EXERCISE PROMPT:
Identify each line below that contains the word "Sìona", and copy it out.

DATA EXCERPTS:
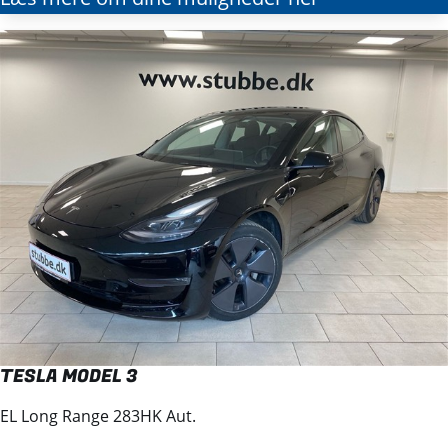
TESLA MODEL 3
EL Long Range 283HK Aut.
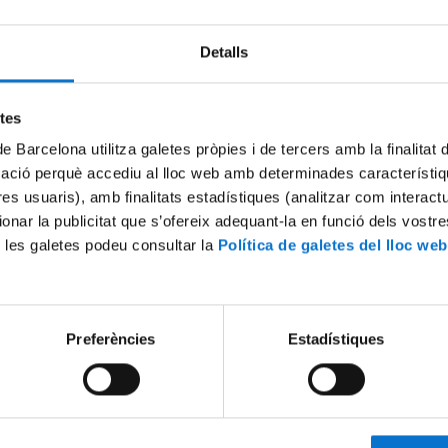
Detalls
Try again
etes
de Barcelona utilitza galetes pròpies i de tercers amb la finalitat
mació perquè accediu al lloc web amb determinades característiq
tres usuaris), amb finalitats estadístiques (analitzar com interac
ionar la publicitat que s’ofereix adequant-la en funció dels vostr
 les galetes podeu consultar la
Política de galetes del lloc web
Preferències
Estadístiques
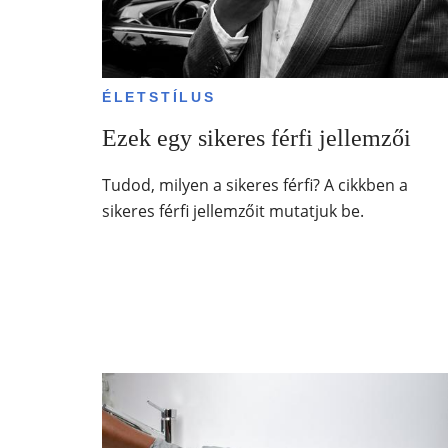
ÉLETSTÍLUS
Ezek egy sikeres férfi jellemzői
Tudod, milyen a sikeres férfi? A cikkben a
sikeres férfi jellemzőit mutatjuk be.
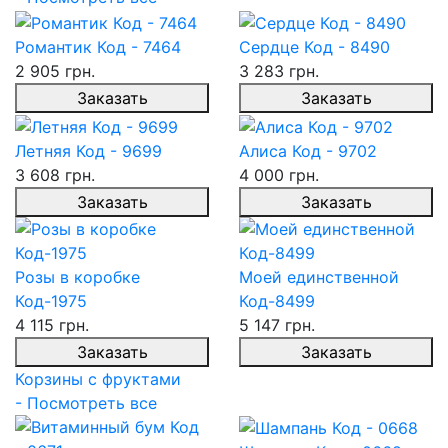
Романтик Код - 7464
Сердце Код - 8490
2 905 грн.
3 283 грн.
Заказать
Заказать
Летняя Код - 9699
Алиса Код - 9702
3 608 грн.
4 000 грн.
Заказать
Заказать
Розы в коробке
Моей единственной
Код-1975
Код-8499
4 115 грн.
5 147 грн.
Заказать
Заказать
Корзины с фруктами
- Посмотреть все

==

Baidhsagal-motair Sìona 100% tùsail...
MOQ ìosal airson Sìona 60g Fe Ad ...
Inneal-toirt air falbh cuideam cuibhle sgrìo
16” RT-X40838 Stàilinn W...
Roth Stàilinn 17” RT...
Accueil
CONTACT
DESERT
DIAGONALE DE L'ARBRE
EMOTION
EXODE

RESPONSE AREA:
Baidhsagal-motair Sìona 100% tùsail...
MOQ ìosal airson Sìona 60g Fe Ad ...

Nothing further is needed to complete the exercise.